Prompt
Reproduce the listing below as it stands. Leave out each image.

Information supplied
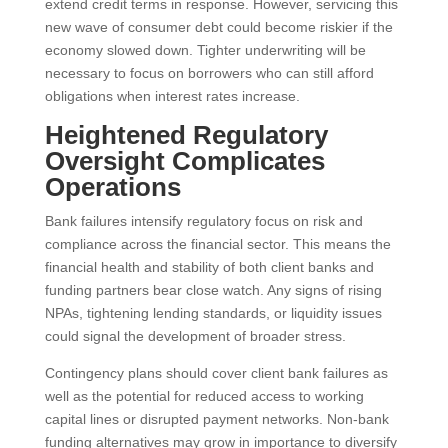
extend credit terms in response. However, servicing this
new wave of consumer debt could become riskier if the
economy slowed down. Tighter underwriting will be
necessary to focus on borrowers who can still afford
obligations when interest rates increase.
Heightened Regulatory
Oversight Complicates
Operations
Bank failures intensify regulatory focus on risk and
compliance across the financial sector. This means the
financial health and stability of both client banks and
funding partners bear close watch. Any signs of rising
NPAs, tightening lending standards, or liquidity issues
could signal the development of broader stress.
Contingency plans should cover client bank failures as
well as the potential for reduced access to working
capital lines or disrupted payment networks. Non-bank
funding alternatives may grow in importance to diversify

Task response
extend credit terms in response. However, servicing this
new wave of consumer debt could become riskier if the
economy slowed down. Tighter underwriting will be
necessary to focus on borrowers who can still afford
obligations when interest rates increase.
Heightened Regulatory
Oversight Complicates
Operations
Bank failures intensify regulatory focus on risk and
compliance across the financial sector. This means the
financial health and stability of both client banks and
funding partners bear close watch. Any signs of rising
NPAs, tightening lending standards, or liquidity issues
could signal the development of broader stress.
Contingency plans should cover client bank failures as
well as the potential for reduced access to working
capital lines or disrupted payment networks. Non-bank
funding alternatives may grow in importance to diversify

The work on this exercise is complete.